• [Description of the task]
The line that holds "Sebastián Yatra" marks the start. Return it and each following line through the end of the data, unchanged.

Dataset entries
··········
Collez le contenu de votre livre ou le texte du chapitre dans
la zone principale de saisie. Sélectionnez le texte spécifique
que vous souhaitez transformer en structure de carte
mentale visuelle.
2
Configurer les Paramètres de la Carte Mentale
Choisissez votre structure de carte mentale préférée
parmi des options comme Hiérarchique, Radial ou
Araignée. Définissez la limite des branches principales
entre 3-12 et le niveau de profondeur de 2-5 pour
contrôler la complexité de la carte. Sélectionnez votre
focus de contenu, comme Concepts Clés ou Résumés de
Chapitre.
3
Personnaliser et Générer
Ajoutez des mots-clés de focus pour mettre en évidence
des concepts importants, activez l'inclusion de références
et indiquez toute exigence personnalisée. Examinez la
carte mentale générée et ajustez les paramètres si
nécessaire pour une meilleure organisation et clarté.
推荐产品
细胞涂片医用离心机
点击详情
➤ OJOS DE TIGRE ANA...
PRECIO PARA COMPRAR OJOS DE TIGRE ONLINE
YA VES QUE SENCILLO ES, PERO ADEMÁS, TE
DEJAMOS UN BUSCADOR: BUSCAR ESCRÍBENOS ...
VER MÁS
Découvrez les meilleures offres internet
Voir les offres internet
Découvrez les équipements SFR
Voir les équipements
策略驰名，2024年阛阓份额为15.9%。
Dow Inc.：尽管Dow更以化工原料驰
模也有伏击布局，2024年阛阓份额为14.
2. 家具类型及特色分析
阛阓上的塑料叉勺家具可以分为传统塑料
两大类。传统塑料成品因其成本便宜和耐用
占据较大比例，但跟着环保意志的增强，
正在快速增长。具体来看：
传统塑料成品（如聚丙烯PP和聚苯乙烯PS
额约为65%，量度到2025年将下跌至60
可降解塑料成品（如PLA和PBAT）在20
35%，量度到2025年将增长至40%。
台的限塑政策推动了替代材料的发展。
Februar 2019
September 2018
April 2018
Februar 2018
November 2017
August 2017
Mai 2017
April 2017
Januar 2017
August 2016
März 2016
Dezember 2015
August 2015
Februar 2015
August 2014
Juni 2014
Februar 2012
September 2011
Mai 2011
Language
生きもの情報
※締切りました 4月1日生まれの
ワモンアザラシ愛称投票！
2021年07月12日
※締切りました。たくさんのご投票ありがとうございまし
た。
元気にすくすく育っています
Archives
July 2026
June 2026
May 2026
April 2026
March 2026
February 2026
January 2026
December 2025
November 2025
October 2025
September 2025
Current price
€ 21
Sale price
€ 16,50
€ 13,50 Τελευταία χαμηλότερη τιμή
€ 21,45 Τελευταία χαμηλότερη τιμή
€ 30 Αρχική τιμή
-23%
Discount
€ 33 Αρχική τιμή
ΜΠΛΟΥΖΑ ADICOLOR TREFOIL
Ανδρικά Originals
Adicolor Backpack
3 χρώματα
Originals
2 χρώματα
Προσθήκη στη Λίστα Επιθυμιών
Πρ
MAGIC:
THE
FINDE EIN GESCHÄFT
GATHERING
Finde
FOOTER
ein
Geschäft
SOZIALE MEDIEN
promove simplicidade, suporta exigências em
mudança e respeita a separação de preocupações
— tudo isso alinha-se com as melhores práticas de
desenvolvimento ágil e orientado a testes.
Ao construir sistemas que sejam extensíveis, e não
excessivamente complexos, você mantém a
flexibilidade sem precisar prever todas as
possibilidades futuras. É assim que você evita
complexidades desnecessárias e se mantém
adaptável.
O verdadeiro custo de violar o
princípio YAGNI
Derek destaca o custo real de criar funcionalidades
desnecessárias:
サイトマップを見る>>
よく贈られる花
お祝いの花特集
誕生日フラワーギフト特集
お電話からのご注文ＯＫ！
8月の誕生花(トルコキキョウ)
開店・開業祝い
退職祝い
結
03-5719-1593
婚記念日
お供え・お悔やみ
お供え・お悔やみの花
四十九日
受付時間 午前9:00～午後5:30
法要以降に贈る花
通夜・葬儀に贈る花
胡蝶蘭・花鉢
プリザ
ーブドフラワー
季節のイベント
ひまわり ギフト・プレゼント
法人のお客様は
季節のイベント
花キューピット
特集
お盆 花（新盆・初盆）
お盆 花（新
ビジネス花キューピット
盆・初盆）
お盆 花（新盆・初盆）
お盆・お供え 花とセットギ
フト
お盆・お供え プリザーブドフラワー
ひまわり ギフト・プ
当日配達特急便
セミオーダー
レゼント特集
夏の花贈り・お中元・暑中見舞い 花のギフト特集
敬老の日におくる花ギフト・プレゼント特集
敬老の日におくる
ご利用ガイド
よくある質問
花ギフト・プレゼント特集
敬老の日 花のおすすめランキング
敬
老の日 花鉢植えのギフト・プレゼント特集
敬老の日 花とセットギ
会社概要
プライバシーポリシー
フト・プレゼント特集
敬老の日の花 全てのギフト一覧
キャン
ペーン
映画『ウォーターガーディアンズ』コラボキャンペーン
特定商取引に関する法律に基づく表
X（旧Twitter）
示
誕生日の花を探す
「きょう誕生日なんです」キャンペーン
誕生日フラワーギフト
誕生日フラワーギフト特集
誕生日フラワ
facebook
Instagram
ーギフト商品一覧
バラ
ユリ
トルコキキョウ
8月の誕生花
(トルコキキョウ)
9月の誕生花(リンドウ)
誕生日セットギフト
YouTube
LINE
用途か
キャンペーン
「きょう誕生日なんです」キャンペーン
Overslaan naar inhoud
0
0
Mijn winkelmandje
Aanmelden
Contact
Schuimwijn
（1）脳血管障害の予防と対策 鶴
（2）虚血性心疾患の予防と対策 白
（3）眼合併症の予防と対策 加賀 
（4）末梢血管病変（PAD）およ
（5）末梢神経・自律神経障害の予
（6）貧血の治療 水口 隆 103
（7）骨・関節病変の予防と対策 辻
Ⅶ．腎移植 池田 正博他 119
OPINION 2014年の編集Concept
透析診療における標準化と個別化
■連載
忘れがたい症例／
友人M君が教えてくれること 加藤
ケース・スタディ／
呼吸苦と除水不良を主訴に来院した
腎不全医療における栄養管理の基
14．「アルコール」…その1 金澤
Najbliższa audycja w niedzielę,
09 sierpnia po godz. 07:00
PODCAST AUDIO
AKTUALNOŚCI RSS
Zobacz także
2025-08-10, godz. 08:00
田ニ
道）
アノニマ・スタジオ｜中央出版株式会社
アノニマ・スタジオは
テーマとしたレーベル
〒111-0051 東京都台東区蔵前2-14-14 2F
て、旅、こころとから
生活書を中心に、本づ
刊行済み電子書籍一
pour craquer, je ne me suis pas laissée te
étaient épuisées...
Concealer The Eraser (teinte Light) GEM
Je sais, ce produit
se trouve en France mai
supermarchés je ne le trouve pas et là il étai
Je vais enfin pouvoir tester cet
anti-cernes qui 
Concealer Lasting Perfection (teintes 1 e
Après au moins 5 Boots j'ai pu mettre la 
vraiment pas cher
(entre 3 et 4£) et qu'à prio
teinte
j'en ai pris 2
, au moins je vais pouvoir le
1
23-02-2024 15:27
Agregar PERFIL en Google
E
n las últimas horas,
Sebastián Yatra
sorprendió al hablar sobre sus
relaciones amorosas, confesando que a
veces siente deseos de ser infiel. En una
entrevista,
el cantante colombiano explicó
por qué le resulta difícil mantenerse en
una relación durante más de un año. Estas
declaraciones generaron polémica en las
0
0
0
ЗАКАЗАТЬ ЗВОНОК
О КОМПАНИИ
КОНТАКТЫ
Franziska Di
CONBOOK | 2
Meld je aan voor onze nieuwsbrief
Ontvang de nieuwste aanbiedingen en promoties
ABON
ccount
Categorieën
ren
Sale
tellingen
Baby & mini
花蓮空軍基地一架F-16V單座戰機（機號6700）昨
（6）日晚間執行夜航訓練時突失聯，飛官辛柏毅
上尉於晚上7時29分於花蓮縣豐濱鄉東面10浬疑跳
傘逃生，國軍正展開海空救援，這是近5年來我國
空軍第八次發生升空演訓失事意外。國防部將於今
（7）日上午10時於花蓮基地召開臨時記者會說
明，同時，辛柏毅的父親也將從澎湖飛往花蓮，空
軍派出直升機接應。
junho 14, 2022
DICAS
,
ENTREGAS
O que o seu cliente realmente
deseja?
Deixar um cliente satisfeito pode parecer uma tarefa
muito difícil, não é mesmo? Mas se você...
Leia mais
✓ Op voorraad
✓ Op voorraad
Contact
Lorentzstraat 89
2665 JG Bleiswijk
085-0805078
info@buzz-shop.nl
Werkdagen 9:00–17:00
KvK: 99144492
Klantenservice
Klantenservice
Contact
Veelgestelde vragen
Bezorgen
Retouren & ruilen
··········
• [Exercise solution]
Sebastián Yatra
sorprendió al hablar sobre sus
relaciones amorosas, confesando que a
veces siente deseos de ser infiel. En una
entrevista,
el cantante colombiano explicó
por qué le resulta difícil mantenerse en
una relación durante más de un año. Estas
declaraciones generaron polémica en las
0
0
0
ЗАКАЗАТЬ ЗВОНОК
О КОМПАНИИ
КОНТАКТЫ
Franziska Di
CONBOOK | 2
Meld je aan voor onze nieuwsbrief
Ontvang de nieuwste aanbiedingen en promoties
ABON
ccount
Categorieën
ren
Sale
tellingen
Baby & mini
花蓮空軍基地一架F-16V單座戰機（機號6700）昨
（6）日晚間執行夜航訓練時突失聯，飛官辛柏毅
上尉於晚上7時29分於花蓮縣豐濱鄉東面10浬疑跳
傘逃生，國軍正展開海空救援，這是近5年來我國
空軍第八次發生升空演訓失事意外。國防部將於今
（7）日上午10時於花蓮基地召開臨時記者會說
明，同時，辛柏毅的父親也將從澎湖飛往花蓮，空
軍派出直升機接應。
junho 14, 2022
DICAS
,
ENTREGAS
O que o seu cliente realmente
deseja?
Deixar um cliente satisfeito pode parecer uma tarefa
muito difícil, não é mesmo? Mas se você...
Leia mais
✓ Op voorraad
✓ Op voorraad
Contact
Lorentzstraat 89
2665 JG Bleiswijk
085-0805078
info@buzz-shop.nl
Werkdagen 9:00–17:00
KvK: 99144492
Klantenservice
Klantenservice
Contact
Veelgestelde vragen
Bezorgen
Retouren & ruilen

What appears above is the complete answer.